Homeowner Policy Coverages
– Part 1
A homeowner policy is a protection package that provides coverage for your property, medical payments for others, and protection against claims someone else makes against you. This type of policy is available for primary residence homes occupied by the owners.
There are a wide variety of homeowner policies available, so be sure to read your policy to find out what coverage your insurance company provides. The following are some of the coverages that may be included in your policy:
This coverage provides for the repair or replacement of your damaged or destroyed home and attached structures, such as a garage or deck. Most homeowner policies provide replacement coverage. This coverage pays the actual cost to replace your home up to the limit of your policy. The amount of coverage is generally a percentage of the amount it would cost the insurance company to completely rebuild your home.
Some policies offer guaranteed replacement cost. Under this policy, the company will pay the full cost to replace your home, even if it is above the policy limit.
Before you have a loss, discuss with your agent or company how replacement costs work and the conditions of the policy limit for your specific coverage.
Coverage for Other Structures
This coverage provides for the repair or replacement of other permanent, separate, unattached structures on your property. The limit is typically 10 percent of the dwelling coverage. This coverage protects against a loss to a detached garage, personal workshop or attached fence. It usually will not provide coverage for other buildings on your property that renters occupy, or buildings you use for business.

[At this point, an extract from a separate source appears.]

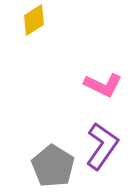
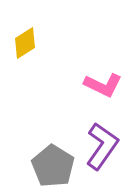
yellow diamond: moved 9 px left, 23 px down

If you have an unusually large detached garage or several outbuildings on your property, you may need to buy additional coverage.

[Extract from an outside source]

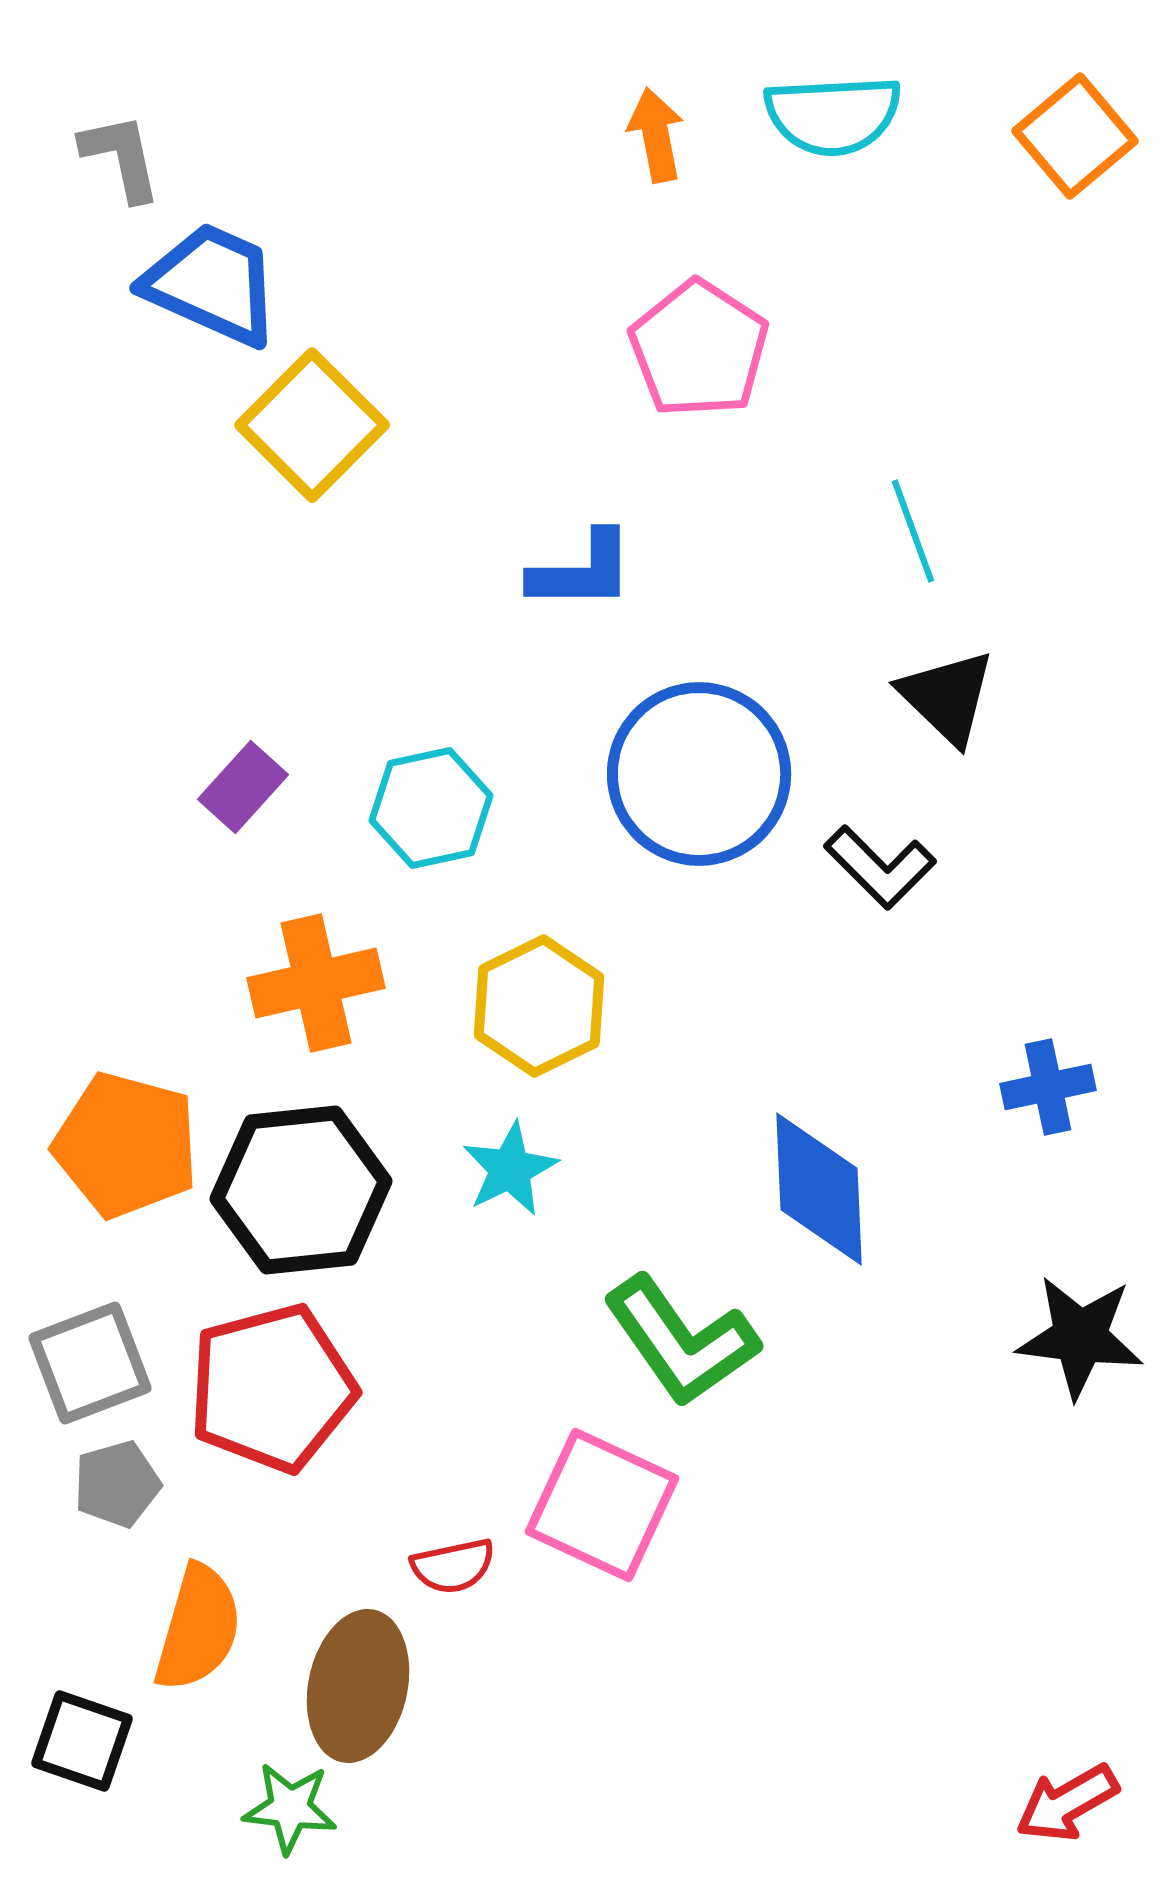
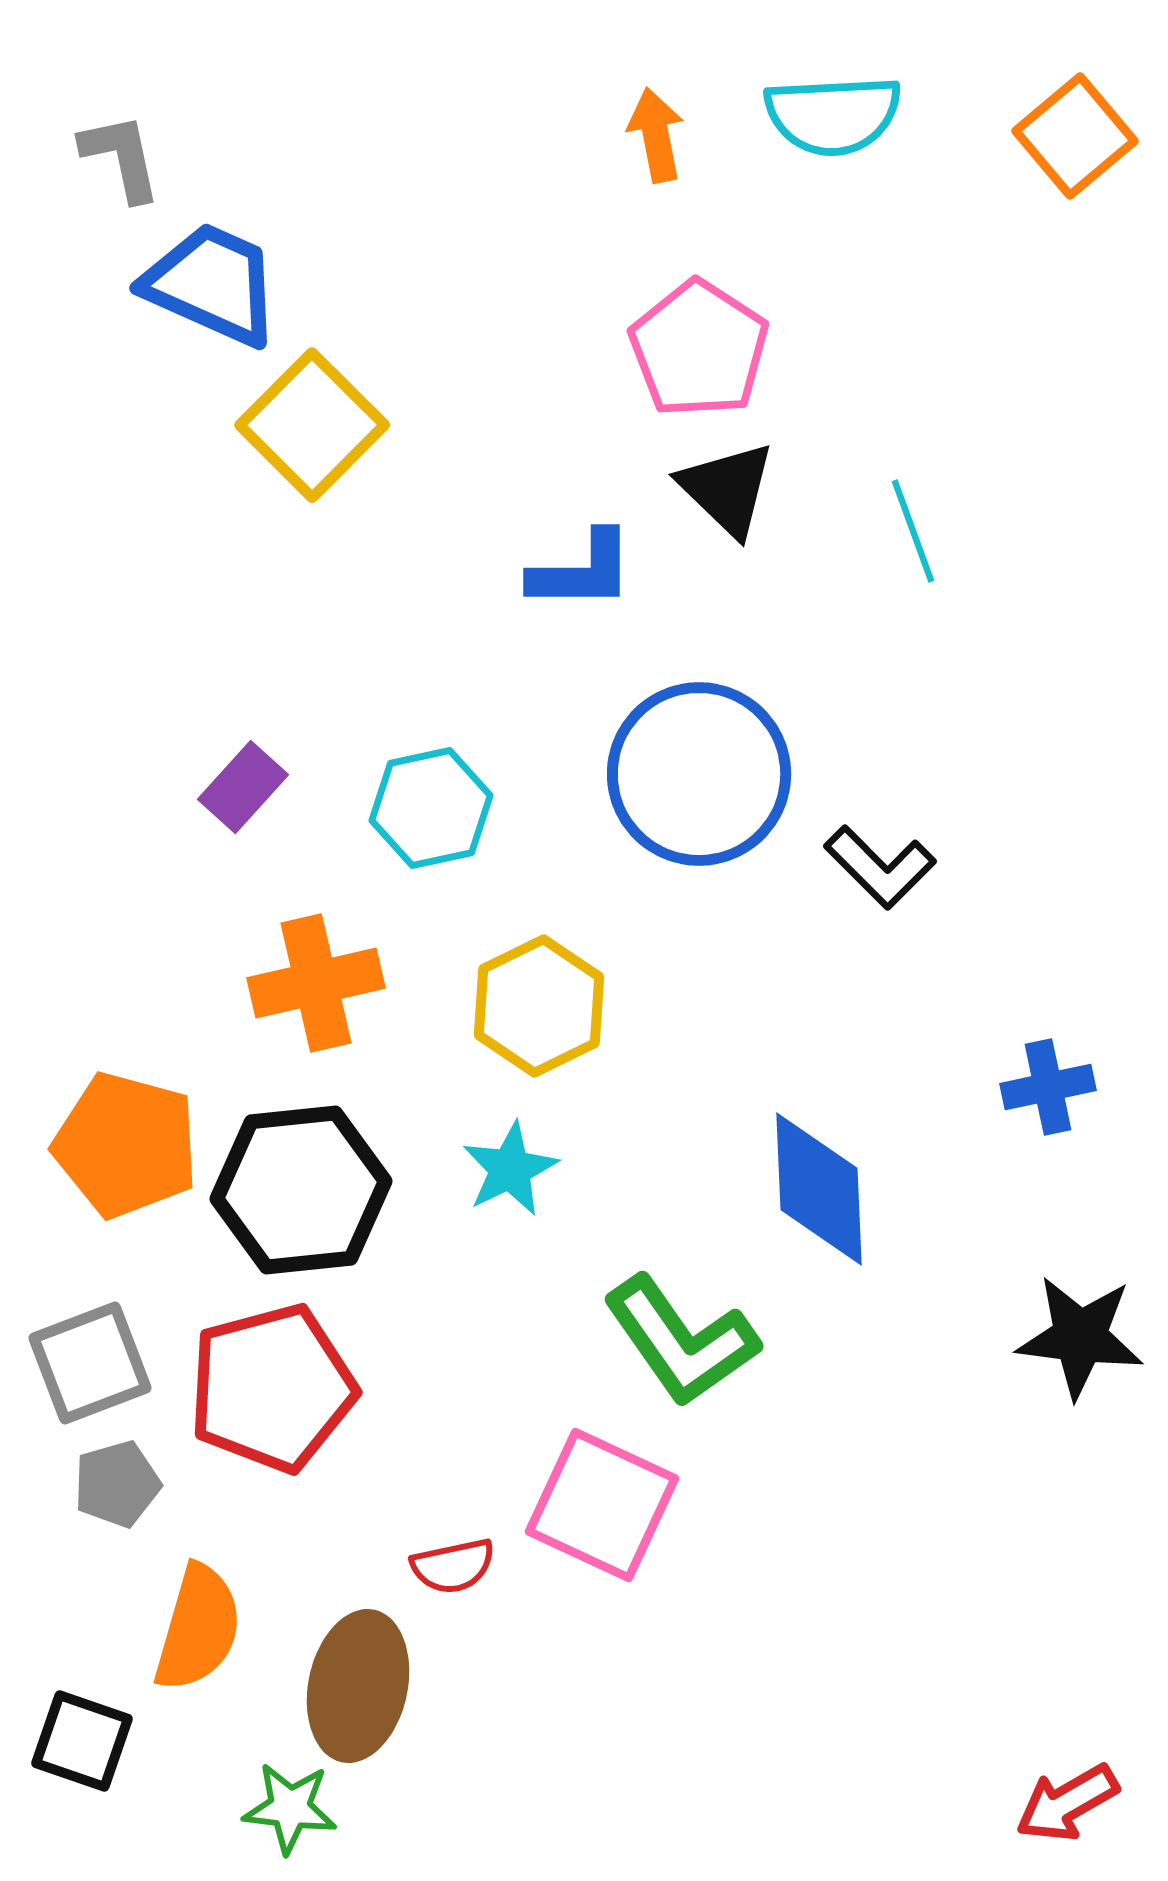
black triangle: moved 220 px left, 208 px up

Personal Property Coverage
This coverage provides for repair or replacement of your furnishings and personal items, such as your TV, stereo, clothing, dishes, etc. The cost is usually 70 percent of the dwelling coverage for replacement costs, depending on your insurance company. Your replacement coverage is based on the used value until you actually replace the item. This means your insurance company will initially pay you for the used value of your item. After you buy the replacement item, your insurance company will pay you the difference between the used value and the actual replacement cost.
This coverage extends worldwide, but usually provides only up to 10 percent of the personal property coverage limit for property you take with you when you travel. You may be able to buy increased limits on personal property for an additional cost.

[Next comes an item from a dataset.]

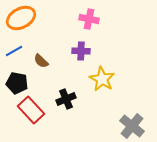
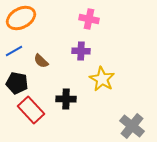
black cross: rotated 24 degrees clockwise
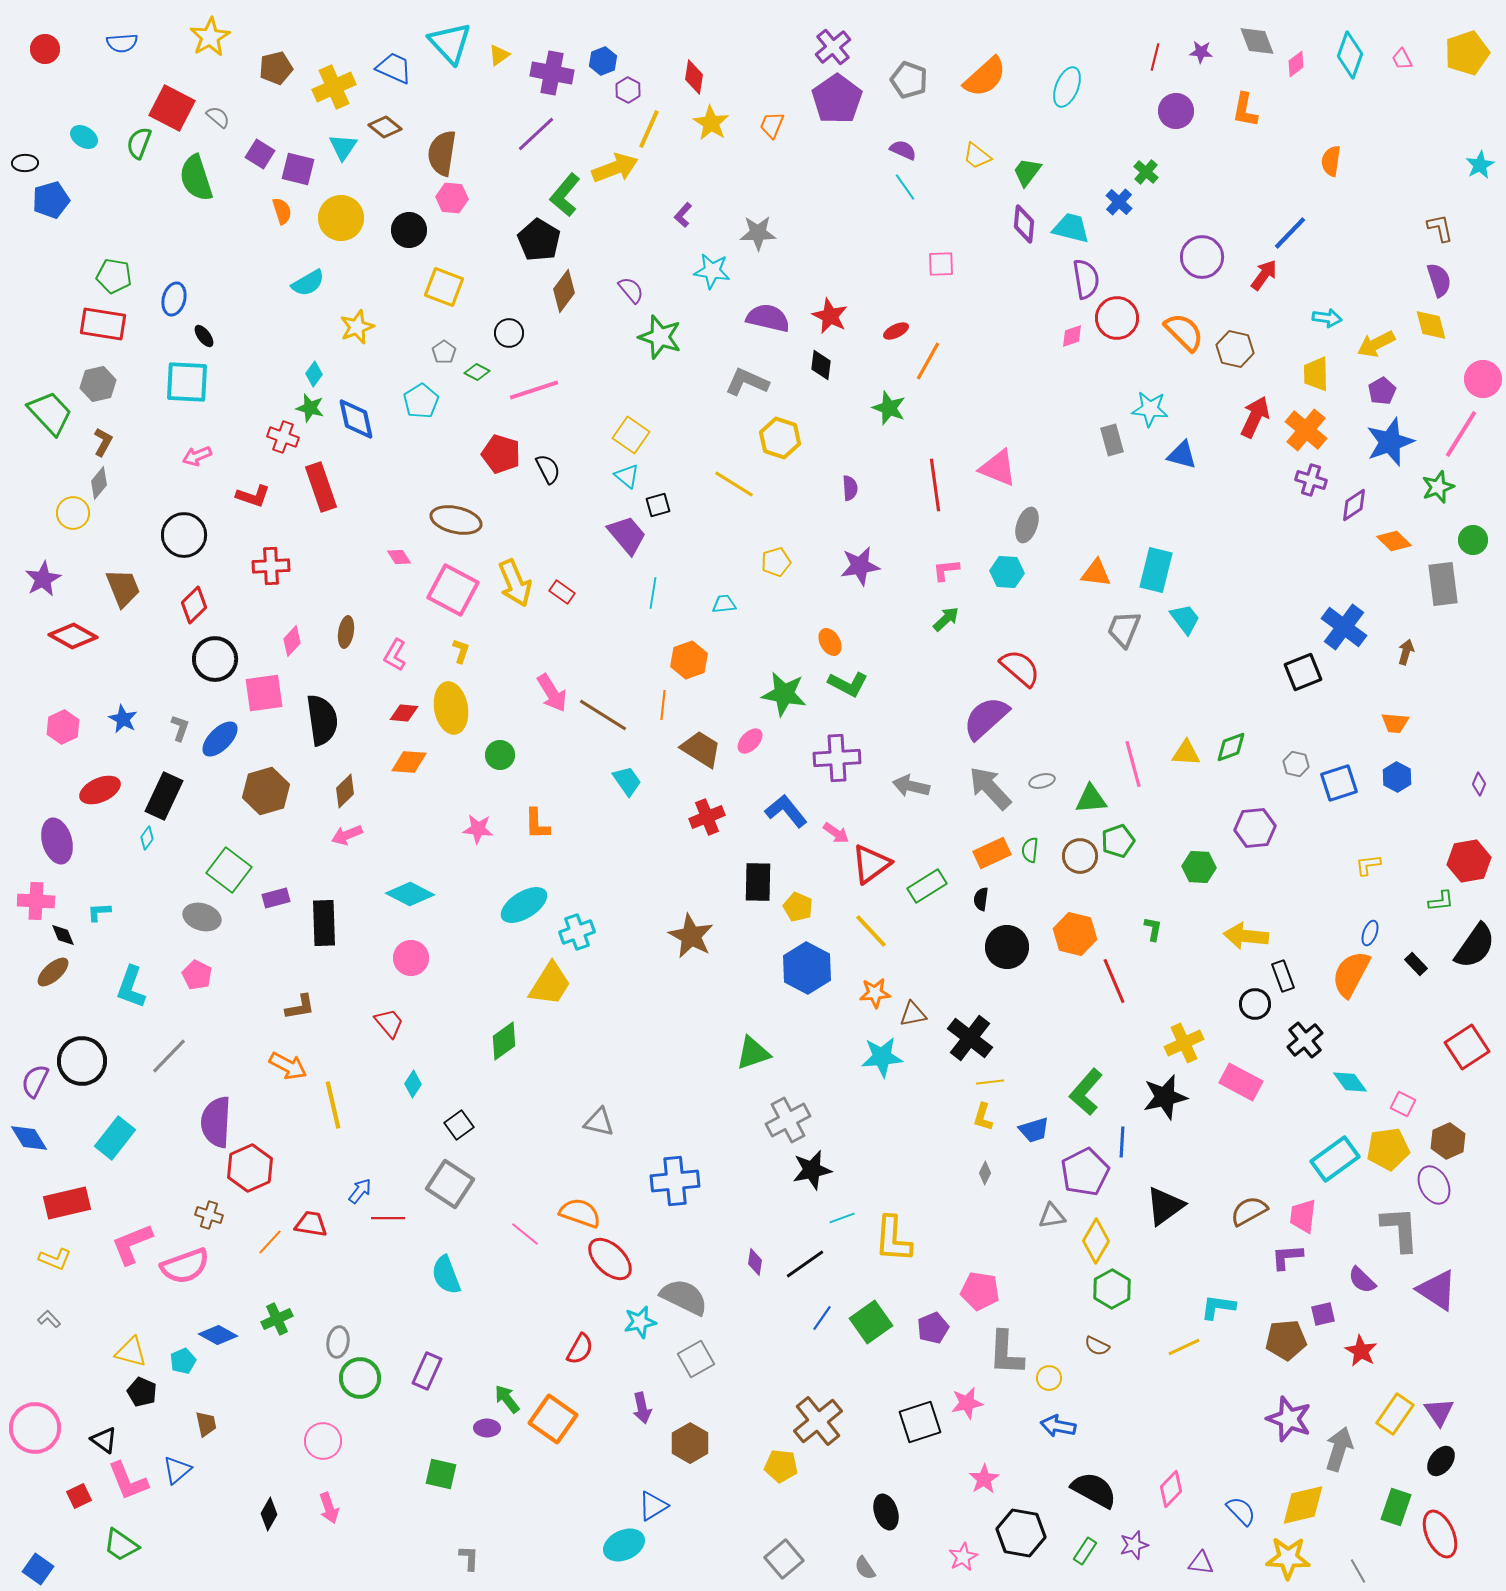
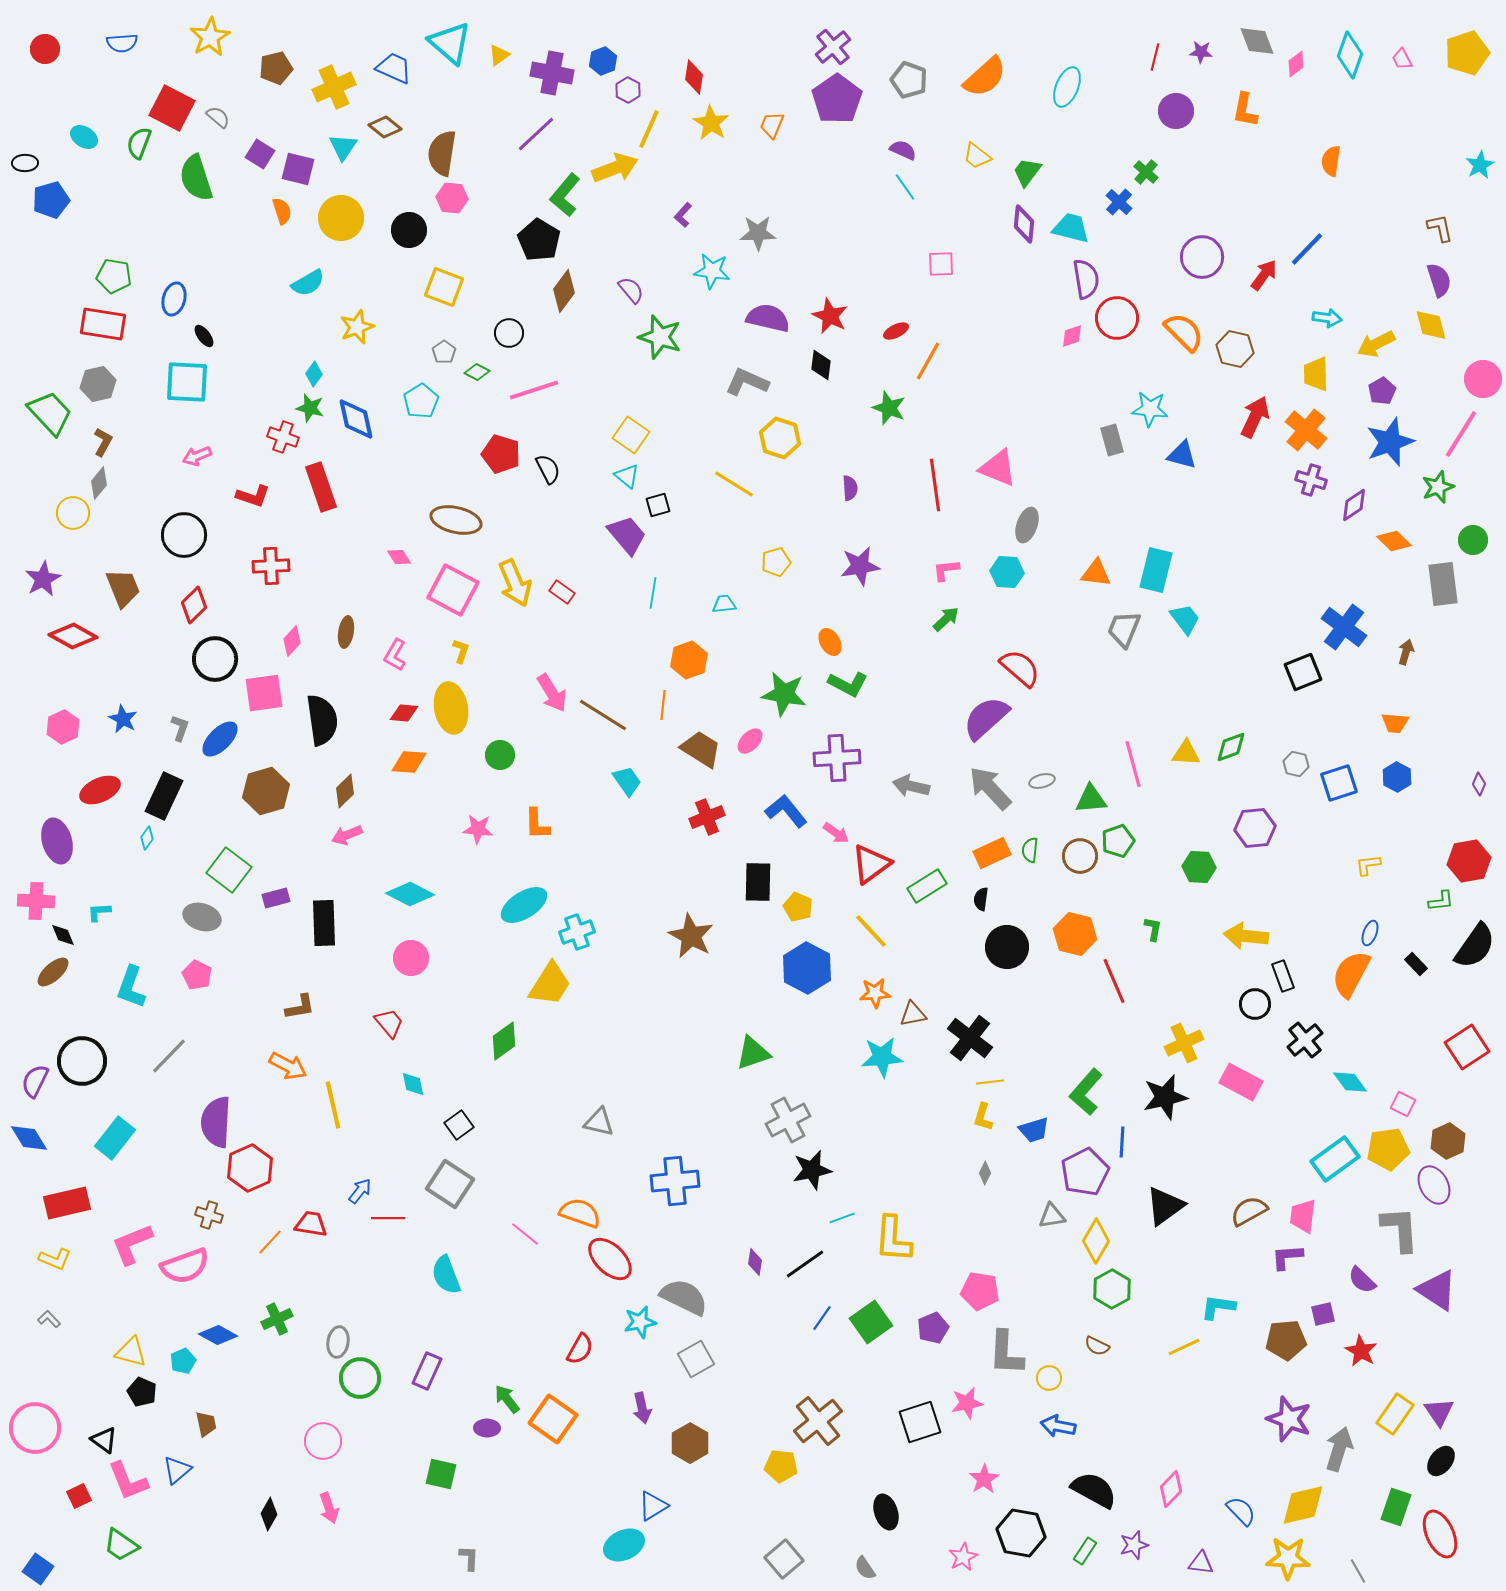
cyan triangle at (450, 43): rotated 6 degrees counterclockwise
blue line at (1290, 233): moved 17 px right, 16 px down
cyan diamond at (413, 1084): rotated 44 degrees counterclockwise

Insurance companies usually offer personal property coverage on a named peril basis. This means that the policy will specify and list the perils that trigger coverage. Commonly covered perils include fire, lightning, windstorm, hail, explosion, riot or civil commotion, aircraft, vehicles, smoke, vandalism and malicious mischief, theft, and damage caused by falling objects.
Your policy may require specific coverage limits for specified property and perils. Ask your agent or insurer if you need to raise those limits.
Homeowner policies do have exclusions. For example, they do not cover a roommate’s or renter’s property, autos, and large boats. Also, check with your agent or insurer to see if you can buy replacement cost coverage on your personal property, or buy increased limits on jewelry, sports equipment, cameras, stamp and coin collections, computers, silver, and valuable artwork.